Du positif à tirer du quotidien confine pour une majorité de français
En deuxième grand enseignement, retenons que l’opinion publique considère qu’il peut y avoir un héritage positif du confinement.58% des Français déclarent en effet avoir vécu pendant le confinement des « choses positives qu’ils ne faisaient pas auparavant » et qu’ils aimeraient conserver au sein des mois et années qui viennent. Le surcroît de temps pour des activités manuelles (cuisiner, jardiner, bricoler – 57% des citations), pour s’occuper de son conjoint et de ses enfants (45%) et de soi (42%) constituent les principaux éléments positif vécus du confinement.
La perception d’un héritage positif à conserver s’impose nettement, de façon quasi-équivalente au sein des catégories supérieures (67%) et populaires (65%). L’âge et le lieu de résidence sont en revanche plus discriminants : les plus de 65 ans, sans doute en raison de l’inquiétude pour soi et du manque de sociabilité, considèrent très majoritairement (72%) qu’il n’y a rien de positif à tirer de l’expérience confinée et les habitants des territoires ruraux (47%), sans doute parce que leur quotidien a été moins chamboulé, sont moins nombreux que les urbains de province (58%) et les habitants de l’agglomération parisienne (70%) à voir du positif dans l’expérience de leur confinement.

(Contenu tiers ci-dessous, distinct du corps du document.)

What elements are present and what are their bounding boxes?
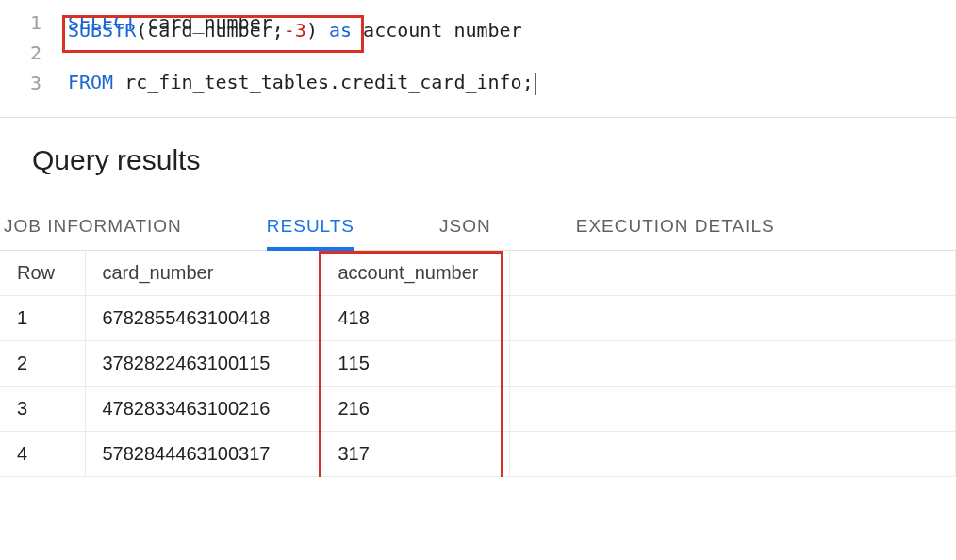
cell-account-number: 216: [321, 387, 509, 432]
cell-card-number: 5782844463100317: [85, 432, 321, 477]
results-title: Query results: [32, 144, 924, 176]
code-text: ): [306, 19, 329, 41]
cell-row: 2: [0, 341, 85, 387]
code-text: account_number: [352, 19, 522, 41]
results-table: Row card_number account_number 1 6782855…: [0, 251, 956, 477]
cell-account-number: 317: [321, 432, 509, 477]
code-text: (card_number,: [136, 19, 284, 41]
cell-row: 1: [0, 296, 85, 341]
results-tabs: JOB INFORMATION RESULTS JSON EXECUTION D…: [0, 203, 956, 251]
table-header-row: Row card_number account_number: [0, 251, 956, 296]
table-row: 1 6782855463100418 418: [0, 296, 956, 341]
keyword-as: as: [329, 19, 352, 41]
line-number: 3: [0, 72, 68, 94]
function-substr: SUBSTR: [68, 19, 136, 41]
code-text: rc_fin_test_tables.credit_card_info;: [113, 71, 534, 93]
results-table-container: Row card_number account_number 1 6782855…: [0, 251, 956, 477]
cell-empty: [509, 387, 956, 432]
sql-editor[interactable]: 1 SELECT card_number, 2 SUBSTR(card_numb…: [0, 0, 956, 118]
cell-card-number: 6782855463100418: [85, 296, 321, 341]
header-account-number: account_number: [321, 251, 509, 296]
tab-execution-details[interactable]: EXECUTION DETAILS: [576, 203, 775, 250]
number-literal: -3: [284, 19, 306, 41]
table-row: 3 4782833463100216 216: [0, 387, 956, 432]
line-number: 1: [0, 11, 68, 34]
cell-account-number: 115: [321, 341, 509, 387]
code-content: FROM rc_fin_test_tables.credit_card_info…: [68, 71, 536, 95]
table-row: 2 3782822463100115 115: [0, 341, 956, 387]
keyword-from: FROM: [68, 71, 113, 93]
tab-job-information[interactable]: JOB INFORMATION: [4, 203, 182, 250]
editor-line: 3 FROM rc_fin_test_tables.credit_card_in…: [0, 68, 956, 98]
cell-row: 4: [0, 432, 85, 477]
tab-results[interactable]: RESULTS: [267, 203, 354, 250]
header-empty: [509, 251, 956, 296]
cell-account-number: 418: [321, 296, 509, 341]
header-card-number: card_number: [85, 251, 321, 296]
results-section: Query results: [0, 118, 956, 176]
line-number: 2: [0, 41, 68, 64]
header-row: Row: [0, 251, 85, 296]
cell-row: 3: [0, 387, 85, 432]
cell-empty: [509, 432, 956, 477]
cell-card-number: 4782833463100216: [85, 387, 321, 432]
text-cursor: [535, 73, 536, 95]
cell-empty: [509, 341, 956, 387]
cell-card-number: 3782822463100115: [85, 341, 321, 387]
cell-empty: [509, 296, 956, 341]
tab-json[interactable]: JSON: [439, 203, 491, 250]
editor-line: 2 SUBSTR(card_number,-3) as account_numb…: [0, 38, 956, 68]
table-row: 4 5782844463100317 317: [0, 432, 956, 477]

Le paradis, c’est les autres ?
Interrogés en question ouverte (avec des réponses totalement libres donc) sur ce qui leur a le plus manqué au sein de leur quotidien durant le confinement, les Français expriment une perception largement partagée et clairement dominante, structurée autour du manque des Autres, des proches, des amis, des interaction sociales, dans le cadre privé comme dans le cadre professionnel…40% citent ainsi ne pas voir ses amis, ses proches, sa famille, ses collègues comme le principal manque durant le confinement alors que 23% mentionnent le manque de « collectif » et de sorties dans des lieux publics (bars, restaurants, cinémas, concerts, shopping, sports…). Au total, ce sont donc près des deux tiers des Français (63%) qui se réunissent spontanément autour de l’absence de sociabilité et de l’Autre comme frustration première du confinement. On trouve ensuite quasiment à part égale deux attitudes plus polarisées et diamétralement opposées : 16%, d’un côté, considèrent que le confinement n’a créé pour eux ni manque, ni frustration alors que 15% de l’autre le voient principalement comme une privation de mouvement et une atteinte à leur liberté individuelle. 11% citent le manque de nature, de balades, de promenades au grand air comme leur manque principal de l’expérience confinée. Enfin, seuls 6% pointent le « travail » comme principal manque, bien plus sous la forme du manque des collègues que du manque de l’activité en elle-même.
Quelles « bonnes résolutions » pour l’après ?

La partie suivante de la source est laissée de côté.